═══ Records provided ═══

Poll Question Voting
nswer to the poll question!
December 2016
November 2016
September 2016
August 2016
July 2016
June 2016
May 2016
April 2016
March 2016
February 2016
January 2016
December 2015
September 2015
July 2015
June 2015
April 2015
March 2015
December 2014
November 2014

═══

Exercise goal:
Wherever the string "December" occurs in the data, copy the line that holds it.

Written answer:
December 2016
December 2015
December 2014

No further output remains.